Usprünglich von Soldaten getragen: Seit 90 Jahren der beste Freund im April
zuletzt aktualisiert: 26.04.2005 - 15:46Paris (rpo). Er ist trotz leichter Wandlungen immer leicht zu erkennen: Er zweireihig geknöpft, hat Manschettenriemen, Schulterklappen und Bindegürtel - der Trenchcoat ist bereits seit 90 Jahren aus der Modewelt nicht mehr wegzudenken und gerade im April ein beliebter Regenmantel. Auch wenn er seine Ursprünge in den schlammigen Schützengräben des Ersten Weltkrieges hat.
Im Ersten Weltkrieg schützte er britische Offiziere vor schlechtem Wetter, heute ist er zwar immer noch ein wichtiger Wetterschutz in der Übergangszeit, vor allem aber ein modisch stetig neu dekliniertes Stilmittel. "Der Trenchcoat gehört zu den faszinierenden Teilen der Modegeschichte, ähnlich wie die Jeans", sagt Lydia Kamitsis, die ein internationales Nachschlagewerk zur Mode herausgibt. "Sie hatten beide einen praktischen Ursprung, der Mantel beim Militär und die Jeans als Arbeitskleidung." Der Trenchcoat geht auf die Erfindung eines wasserdichten Stoffes durch den Briten Thomas Burberry und die ebenfalls britische Firma Aquascutum im 19. Jahrhundert zurück. Aus diesem Stoff wurden im Ersten Weltkrieg Mäntel für Offiziere angefertigt, die in feuchten schlammigen Schützengräben Dienst taten. Daher stammt auch der Name des guten Stücks: Grabenmantel (trench - Graben, coat - Mantel).
Der schneidige Eindruck, den die Offiziere in diesen Mänteln machten, habe nach dem Kriegsende zum großen Erfolg des Kleidungsstückes bei Zivilisten beigetragen, sagt Alain Camilleri, Kurator einer Mode-Ausstellung in Limoges, die auch das Phänomen Trenchcoat umfasst. Camilleri versucht den Übergang von einem funktionalen Kleidungsstück zu einem Modeobjekt zu definieren: "wenn die ursprüngliche Funktion bestehen bleibt, das Kleidungsstück aber nicht mehr ausschließlich getragen wird, weil es den Träger schützt". Das war spätestens der Fall, als sich Hollywood-Größen wie Humphrey Bogart, Robert Mitchum, Greta Garbo und Marlene Dietrich in Trenchcoats hüllten.
Doch die Laufbahn des praktischen Mantels war damit nicht beendet: Vom Kultobjekt wurde der Trench mit dem Aufkommen des Prêt-à-porter in den 60er Jahren zum Experimentierfeld. Frankreichs Modestar Jean-Paul Gaultier präsentiert in jeder seiner Kollektionen eine Variation des Trenchcoats, den er für das typischste Kleidungsstück der Pariserin hält. Stoff, Schnitt, Länge und Details können dabei variieren, ohne das der ursprüngliche Charakter des Mantels verloren geht. "Das Geheimnis liegt darin, dass der Trenchcoat nicht als Modeobjekt, sondern als praktisches Kleidungsstück erfunden wurde", sagt Christopher Bailey, Designer der Firma Burberry, die immer noch als Inbegriff dieses besonderen Regenmantels gilt. "Deshalb kann er der Zeit standhalten."
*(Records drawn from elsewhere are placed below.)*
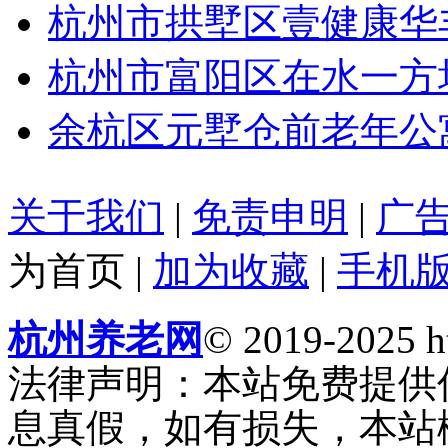
杭州市拱墅区壹健康华
杭州市富阳区在水一方
余杭区元墅仓前老年公
关于我们
|
免责申明
|
广
为首页
|
加为收藏
|
手机
杭州养老网
© 2019-2025 ht
法律声明：本站免费提供
息真假，如有损失，本站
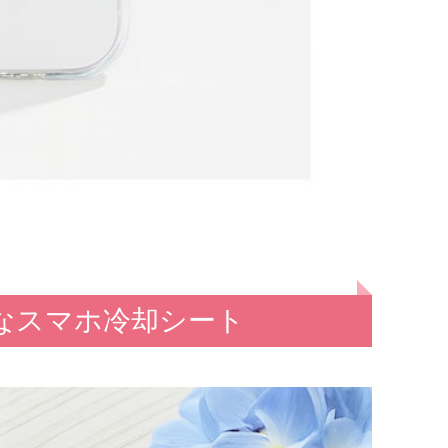
なスマホ冷却シート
Als "Chamäleon, das leicht uminterpretiert werden kann", stuft auch Kamitsis den Trenchcoat ein. Und Beispiele gibt es reichlich: Der deutsche Karl Lagerfeld entwarf für Chanel einen Trenchcoat, bei dem der eigentliche Mantel im klassischen Beige gehalten ist, alle Einzelheiten wie Schulterklappen oder Gürtel dagegen aus schwarz-weißem Chanel-Tweed sind. Die Marke Burberry, die Ende der 90er Jahre ihr Image entstaubte und dabei auch den Trench aufmöbelte, brachte sogar eine Bolero-kurze Version heraus. Und die französische Firma Gérard Darel macht mit der Schauspielerin Charlotte Gainsbourg Werbung, die einen blumenbestickten Trench trägt.